Dataset entries
__________

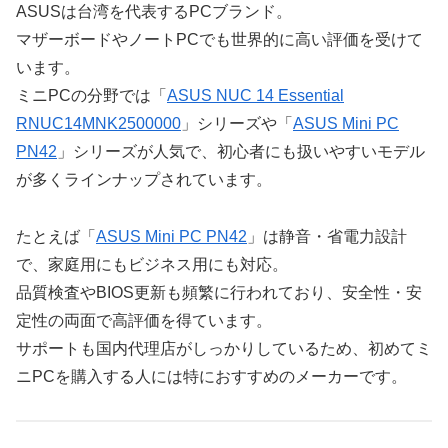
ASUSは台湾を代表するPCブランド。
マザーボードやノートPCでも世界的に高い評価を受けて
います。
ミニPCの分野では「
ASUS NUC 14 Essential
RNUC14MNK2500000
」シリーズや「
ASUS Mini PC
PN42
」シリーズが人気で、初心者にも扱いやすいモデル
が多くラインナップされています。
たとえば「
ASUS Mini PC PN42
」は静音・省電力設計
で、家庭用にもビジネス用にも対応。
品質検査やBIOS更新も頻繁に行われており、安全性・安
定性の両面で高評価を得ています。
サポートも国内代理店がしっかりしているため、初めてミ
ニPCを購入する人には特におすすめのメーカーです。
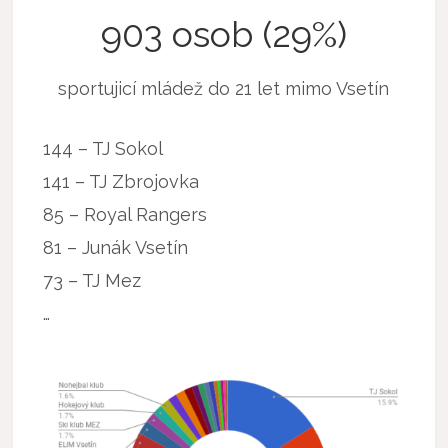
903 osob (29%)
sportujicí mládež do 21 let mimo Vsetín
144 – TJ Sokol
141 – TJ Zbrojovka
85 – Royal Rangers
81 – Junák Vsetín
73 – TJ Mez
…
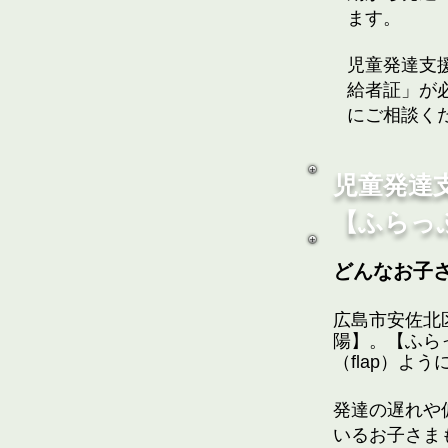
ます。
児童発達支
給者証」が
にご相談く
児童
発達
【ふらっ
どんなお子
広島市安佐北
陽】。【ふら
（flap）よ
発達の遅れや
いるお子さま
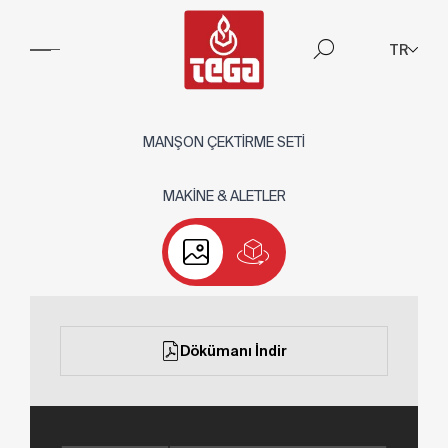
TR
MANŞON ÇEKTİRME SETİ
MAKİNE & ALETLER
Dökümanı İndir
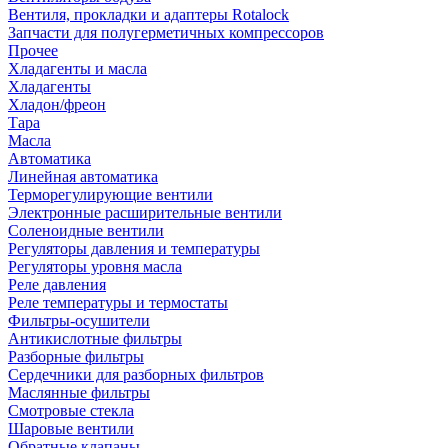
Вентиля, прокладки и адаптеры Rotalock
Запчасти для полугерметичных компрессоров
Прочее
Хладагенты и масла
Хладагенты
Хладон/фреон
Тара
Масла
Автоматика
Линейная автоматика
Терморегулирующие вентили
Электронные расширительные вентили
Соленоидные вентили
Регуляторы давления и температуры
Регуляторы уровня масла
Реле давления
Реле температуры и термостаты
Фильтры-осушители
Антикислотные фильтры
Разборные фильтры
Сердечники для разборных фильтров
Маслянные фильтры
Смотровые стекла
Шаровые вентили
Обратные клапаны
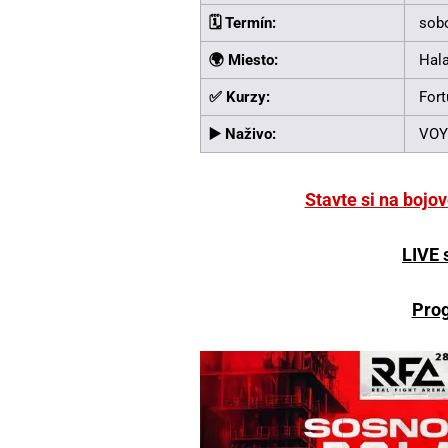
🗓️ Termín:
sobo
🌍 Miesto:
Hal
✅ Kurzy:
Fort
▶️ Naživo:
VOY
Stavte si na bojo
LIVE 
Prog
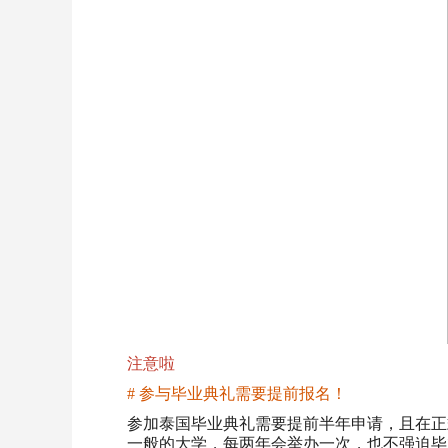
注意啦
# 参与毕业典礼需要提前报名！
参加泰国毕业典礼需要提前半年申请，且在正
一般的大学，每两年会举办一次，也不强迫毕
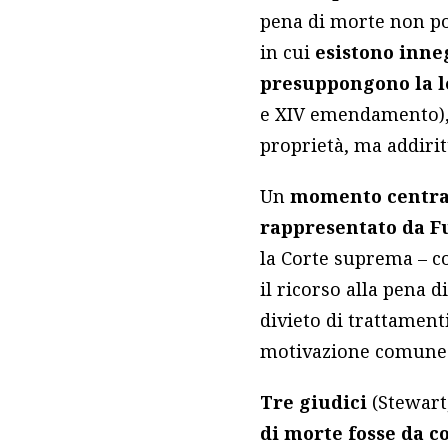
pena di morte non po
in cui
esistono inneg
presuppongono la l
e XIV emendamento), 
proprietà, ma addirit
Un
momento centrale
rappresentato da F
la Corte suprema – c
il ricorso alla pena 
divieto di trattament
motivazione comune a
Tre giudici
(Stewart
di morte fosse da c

__________

## EXERCISE GOAL
Retype every entry verbatim and exclude the pictures from the copy.

## ANSWER TO THIS EXERCISE
ASUSは台湾を代表するPCブランド。
マザーボードやノートPCでも世界的に高い評価を受けて
います。
ミニPCの分野では「
ASUS NUC 14 Essential
RNUC14MNK2500000
」シリーズや「
ASUS Mini PC
PN42
」シリーズが人気で、初心者にも扱いやすいモデル
が多くラインナップされています。
たとえば「
ASUS Mini PC PN42
」は静音・省電力設計
で、家庭用にもビジネス用にも対応。
品質検査やBIOS更新も頻繁に行われており、安全性・安
定性の両面で高評価を得ています。
サポートも国内代理店がしっかりしているため、初めてミ
ニPCを購入する人には特におすすめのメーカーです。
903 osob (29%)
sportujicí mládež do 21 let mimo Vsetín
144 – TJ Sokol
141 – TJ Zbrojovka
85 – Royal Rangers
81 – Junák Vsetín
73 – TJ Mez
…
ます。
児童発達支
給者証」が
にご相談く
児童
発達
【ふらっ
どんなお子
広島市安佐北
陽】。【ふら
（flap）よ
発達の遅れや
いるお子さま
TR
MANŞON ÇEKTİRME SETİ
MAKİNE & ALETLER
Dökümanı İndir
Вентиля, прокладки и адаптеры Rotalock
Запчасти для полугерметичных компрессоров
Прочее
Хладагенты и масла
Хладагенты
Хладон/фреон
Тара
Масла
Автоматика
Линейная автоматика
Терморегулирующие вентили
Электронные расширительные вентили
Соленоидные вентили
Регуляторы давления и температуры
Регуляторы уровня масла
Реле давления
Реле температуры и термостаты
Фильтры-осушители
Антикислотные фильтры
Разборные фильтры
Сердечники для разборных фильтров
Маслянные фильтры
Смотровые стекла
Шаровые вентили
Обратные клапаны
🗓️ Termín:
sobo
🌍 Miesto:
Hal
✅ Kurzy:
Fort
▶️ Naživo:
VOY
Stavte si na bojo
LIVE 
Prog
注意啦
# 参与毕业典礼需要提前报名！
参加泰国毕业典礼需要提前半年申请，且在正
一般的大学，每两年会举办一次，也不强迫毕
pena di morte non po
in cui
esistono inneg
presuppongono la l
e XIV emendamento), 
proprietà, ma addirit
Un
momento centrale
rappresentato da F
la Corte suprema – c
il ricorso alla pena 
divieto di trattament
motivazione comune a
Tre giudici
(Stewart
di morte fosse da c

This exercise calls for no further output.